Records from a collection
· · · ·

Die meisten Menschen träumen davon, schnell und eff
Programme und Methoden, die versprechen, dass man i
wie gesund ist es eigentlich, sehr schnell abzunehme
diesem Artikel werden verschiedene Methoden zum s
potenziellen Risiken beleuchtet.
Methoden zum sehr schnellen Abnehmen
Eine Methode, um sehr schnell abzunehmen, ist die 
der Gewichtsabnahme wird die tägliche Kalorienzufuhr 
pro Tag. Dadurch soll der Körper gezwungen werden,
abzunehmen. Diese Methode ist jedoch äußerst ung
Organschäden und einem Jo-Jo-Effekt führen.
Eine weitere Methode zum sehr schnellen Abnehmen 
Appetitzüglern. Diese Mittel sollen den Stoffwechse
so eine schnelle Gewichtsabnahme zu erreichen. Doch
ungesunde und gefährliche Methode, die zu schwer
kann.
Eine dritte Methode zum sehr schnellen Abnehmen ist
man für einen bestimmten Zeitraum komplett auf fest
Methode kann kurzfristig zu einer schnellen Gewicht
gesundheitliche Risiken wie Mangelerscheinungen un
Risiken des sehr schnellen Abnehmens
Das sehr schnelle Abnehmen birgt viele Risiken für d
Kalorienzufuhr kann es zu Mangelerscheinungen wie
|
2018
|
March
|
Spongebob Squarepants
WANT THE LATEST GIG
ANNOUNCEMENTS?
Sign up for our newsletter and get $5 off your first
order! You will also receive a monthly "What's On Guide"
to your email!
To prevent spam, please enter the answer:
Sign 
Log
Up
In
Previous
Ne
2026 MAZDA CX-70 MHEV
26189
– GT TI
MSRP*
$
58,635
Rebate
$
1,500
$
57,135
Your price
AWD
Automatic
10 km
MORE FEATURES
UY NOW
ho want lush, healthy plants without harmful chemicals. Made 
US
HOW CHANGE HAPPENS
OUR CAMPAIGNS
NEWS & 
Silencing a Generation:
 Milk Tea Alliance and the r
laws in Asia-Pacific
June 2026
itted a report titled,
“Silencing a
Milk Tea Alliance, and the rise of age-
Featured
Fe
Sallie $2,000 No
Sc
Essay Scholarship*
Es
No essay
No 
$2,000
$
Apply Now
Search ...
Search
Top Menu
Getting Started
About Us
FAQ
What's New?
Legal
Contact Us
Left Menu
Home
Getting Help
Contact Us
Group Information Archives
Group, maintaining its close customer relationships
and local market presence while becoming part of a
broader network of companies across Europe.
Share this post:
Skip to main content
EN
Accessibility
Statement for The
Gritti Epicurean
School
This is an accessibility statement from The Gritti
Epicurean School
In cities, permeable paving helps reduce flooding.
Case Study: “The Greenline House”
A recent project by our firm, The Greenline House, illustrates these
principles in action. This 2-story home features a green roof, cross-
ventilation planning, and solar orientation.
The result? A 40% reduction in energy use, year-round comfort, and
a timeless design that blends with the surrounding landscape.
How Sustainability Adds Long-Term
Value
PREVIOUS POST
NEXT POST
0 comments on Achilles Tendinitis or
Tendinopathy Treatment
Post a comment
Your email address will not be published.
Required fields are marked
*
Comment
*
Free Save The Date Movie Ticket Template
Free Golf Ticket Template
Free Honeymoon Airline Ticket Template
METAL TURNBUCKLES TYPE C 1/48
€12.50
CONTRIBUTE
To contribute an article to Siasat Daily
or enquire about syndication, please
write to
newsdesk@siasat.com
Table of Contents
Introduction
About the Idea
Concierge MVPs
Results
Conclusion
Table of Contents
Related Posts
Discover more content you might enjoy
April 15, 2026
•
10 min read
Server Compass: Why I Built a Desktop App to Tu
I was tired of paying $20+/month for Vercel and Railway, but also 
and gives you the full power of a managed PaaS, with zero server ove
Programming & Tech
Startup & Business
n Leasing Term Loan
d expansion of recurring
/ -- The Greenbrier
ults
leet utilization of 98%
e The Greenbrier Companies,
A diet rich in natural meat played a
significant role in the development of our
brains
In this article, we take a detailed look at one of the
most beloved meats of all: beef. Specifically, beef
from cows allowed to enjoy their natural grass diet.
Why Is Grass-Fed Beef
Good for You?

· · · ·

> Problem requirements: Reproduce every line above. Keep it exact.

> Answer box:
Die meisten Menschen träumen davon, schnell und eff
Programme und Methoden, die versprechen, dass man i
wie gesund ist es eigentlich, sehr schnell abzunehme
diesem Artikel werden verschiedene Methoden zum s
potenziellen Risiken beleuchtet.
Methoden zum sehr schnellen Abnehmen
Eine Methode, um sehr schnell abzunehmen, ist die 
der Gewichtsabnahme wird die tägliche Kalorienzufuhr 
pro Tag. Dadurch soll der Körper gezwungen werden,
abzunehmen. Diese Methode ist jedoch äußerst ung
Organschäden und einem Jo-Jo-Effekt führen.
Eine weitere Methode zum sehr schnellen Abnehmen 
Appetitzüglern. Diese Mittel sollen den Stoffwechse
so eine schnelle Gewichtsabnahme zu erreichen. Doch
ungesunde und gefährliche Methode, die zu schwer
kann.
Eine dritte Methode zum sehr schnellen Abnehmen ist
man für einen bestimmten Zeitraum komplett auf fest
Methode kann kurzfristig zu einer schnellen Gewicht
gesundheitliche Risiken wie Mangelerscheinungen un
Risiken des sehr schnellen Abnehmens
Das sehr schnelle Abnehmen birgt viele Risiken für d
Kalorienzufuhr kann es zu Mangelerscheinungen wie
|
2018
|
March
|
Spongebob Squarepants
WANT THE LATEST GIG
ANNOUNCEMENTS?
Sign up for our newsletter and get $5 off your first
order! You will also receive a monthly "What's On Guide"
to your email!
To prevent spam, please enter the answer:
Sign 
Log
Up
In
Previous
Ne
2026 MAZDA CX-70 MHEV
26189
– GT TI
MSRP*
$
58,635
Rebate
$
1,500
$
57,135
Your price
AWD
Automatic
10 km
MORE FEATURES
UY NOW
ho want lush, healthy plants without harmful chemicals. Made 
US
HOW CHANGE HAPPENS
OUR CAMPAIGNS
NEWS & 
Silencing a Generation:
 Milk Tea Alliance and the r
laws in Asia-Pacific
June 2026
itted a report titled,
“Silencing a
Milk Tea Alliance, and the rise of age-
Featured
Fe
Sallie $2,000 No
Sc
Essay Scholarship*
Es
No essay
No 
$2,000
$
Apply Now
Search ...
Search
Top Menu
Getting Started
About Us
FAQ
What's New?
Legal
Contact Us
Left Menu
Home
Getting Help
Contact Us
Group Information Archives
Group, maintaining its close customer relationships
and local market presence while becoming part of a
broader network of companies across Europe.
Share this post:
Skip to main content
EN
Accessibility
Statement for The
Gritti Epicurean
School
This is an accessibility statement from The Gritti
Epicurean School
In cities, permeable paving helps reduce flooding.
Case Study: “The Greenline House”
A recent project by our firm, The Greenline House, illustrates these
principles in action. This 2-story home features a green roof, cross-
ventilation planning, and solar orientation.
The result? A 40% reduction in energy use, year-round comfort, and
a timeless design that blends with the surrounding landscape.
How Sustainability Adds Long-Term
Value
PREVIOUS POST
NEXT POST
0 comments on Achilles Tendinitis or
Tendinopathy Treatment
Post a comment
Your email address will not be published.
Required fields are marked
*
Comment
*
Free Save The Date Movie Ticket Template
Free Golf Ticket Template
Free Honeymoon Airline Ticket Template
METAL TURNBUCKLES TYPE C 1/48
€12.50
CONTRIBUTE
To contribute an article to Siasat Daily
or enquire about syndication, please
write to
newsdesk@siasat.com
Table of Contents
Introduction
About the Idea
Concierge MVPs
Results
Conclusion
Table of Contents
Related Posts
Discover more content you might enjoy
April 15, 2026
•
10 min read
Server Compass: Why I Built a Desktop App to Tu
I was tired of paying $20+/month for Vercel and Railway, but also 
and gives you the full power of a managed PaaS, with zero server ove
Programming & Tech
Startup & Business
n Leasing Term Loan
d expansion of recurring
/ -- The Greenbrier
ults
leet utilization of 98%
e The Greenbrier Companies,
A diet rich in natural meat played a
significant role in the development of our
brains
In this article, we take a detailed look at one of the
most beloved meats of all: beef. Specifically, beef
from cows allowed to enjoy their natural grass diet.
Why Is Grass-Fed Beef
Good for You?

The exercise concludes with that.